*** Opening Data supplied ***

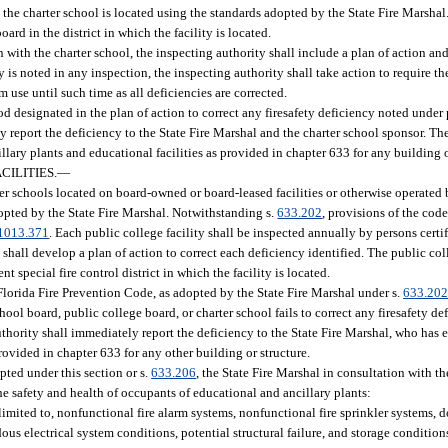
h the charter school is located using the standards adopted by the State Fire Marshal
ard in the district in which the facility is located.
 with the charter school, the inspecting authority shall include a plan of action and
y is noted in any inspection, the inspecting authority shall take action to require t
 use until such time as all deficiencies are corrected.
riod designated in the plan of action to correct any firesafety deficiency noted under
ly report the deficiency to the State Fire Marshal and the charter school sponsor. Th
lary plants and educational facilities as provided in chapter 633 for any building o
ILITIES.
—
rter schools located on board-owned or board-leased facilities or otherwise operated
opted by the State Fire Marshal. Notwithstanding s.
633.202
, provisions of the code
1013.371
. Each public college facility shall be inspected annually by persons certi
y shall develop a plan of action to correct each deficiency identified. The public co
t special fire control district in which the facility is located.
 Florida Fire Prevention Code, as adopted by the State Fire Marshal under s.
633.20
chool board, public college board, or charter school fails to correct any firesafety d
authority shall immediately report the deficiency to the State Fire Marshal, who has
provided in chapter 633 for any other building or structure.
pted under this section or s.
633.206
, the State Fire Marshal in consultation with 
he safety and health of occupants of educational and ancillary plants:
 limited to, nonfunctional fire alarm systems, nonfunctional fire sprinkler systems, 
ous electrical system conditions, potential structural failure, and storage conditions 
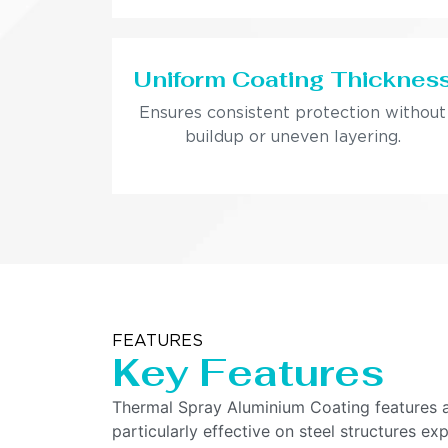
Uniform Coating Thicknes
Ensures consistent protection without
buildup or uneven layering.
FEATURES
Key Features
Thermal Spray Aluminium Coating features a h
particularly effective on steel structures e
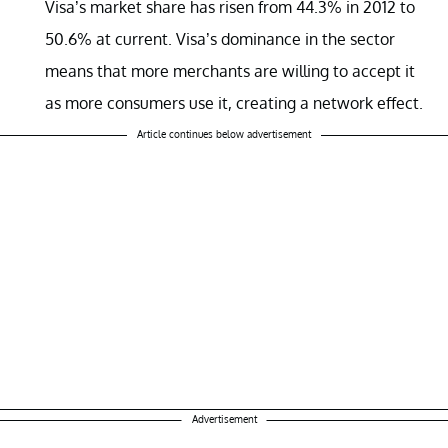
Visa’s market share has risen from 44.3% in 2012 to
50.6% at current. Visa’s dominance in the sector
means that more merchants are willing to accept it
as more consumers use it, creating a network effect.
Article continues below advertisement
Advertisement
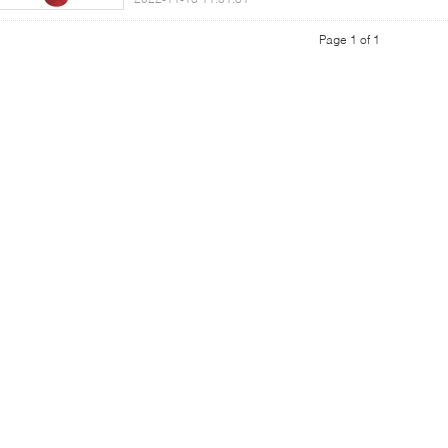
Page 1 of 1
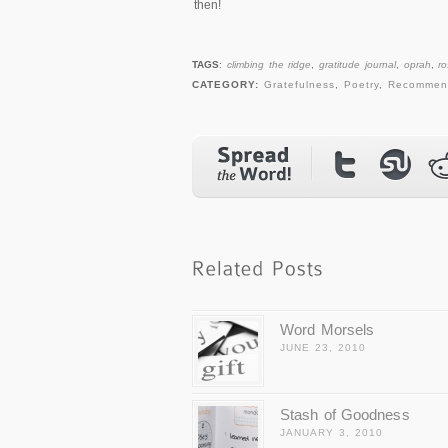
then!
TAGS
:
climbing the ridge
,
gratitude journal
,
oprah
,
r
CATEGORY:
Gratefulness
,
Poetry
,
Recommen
Word Morsels
JUNE 23, 2010
Stash of Goodness
JANUARY 3, 2010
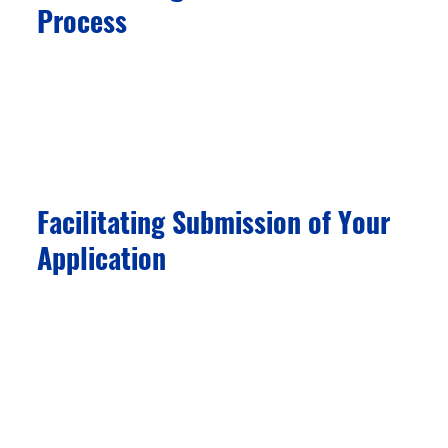
Process
We facilitate procedural steps—such as
document notarization and public-deed
registration—once you engage a licensed
investment provider.
Facilitating Submission of Your
Application
Our team helps you prepare all the required
documents and materials for the residency or
citizenship program you are applying for. We
collaborate with experienced lawyers to ensure
the timely submission of your application to
immigration authorities.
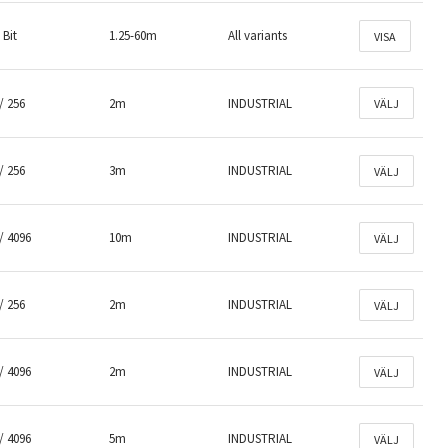
 Bit
1.25-60m
All variants
VISA
/ 256
2m
INDUSTRIAL
VÄLJ
/ 256
3m
INDUSTRIAL
VÄLJ
/ 4096
10m
INDUSTRIAL
VÄLJ
/ 256
2m
INDUSTRIAL
VÄLJ
/ 4096
2m
INDUSTRIAL
VÄLJ
/ 4096
5m
INDUSTRIAL
VÄLJ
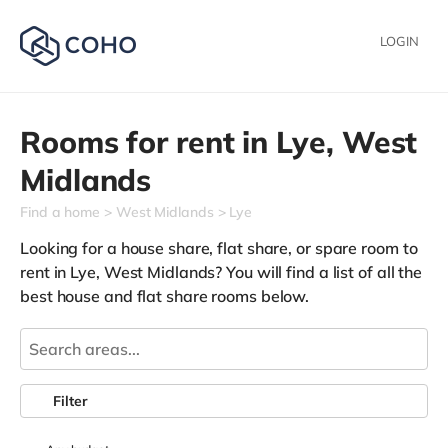
LOGIN
Rooms for rent in
Lye,
West
Midlands
Find a home
West Midlands
Lye
Looking for a house share, flat share, or spare room to
rent in Lye, West Midlands? You will find a list of all the
best house and flat share rooms below.
Filter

*** Closing Data supplied ***

> [Assignment]:
For each line above that contains the word "house", give the line as it is written.

> [Response to this task]:
Looking for a house share, flat share, or spare room to
best house and flat share rooms below.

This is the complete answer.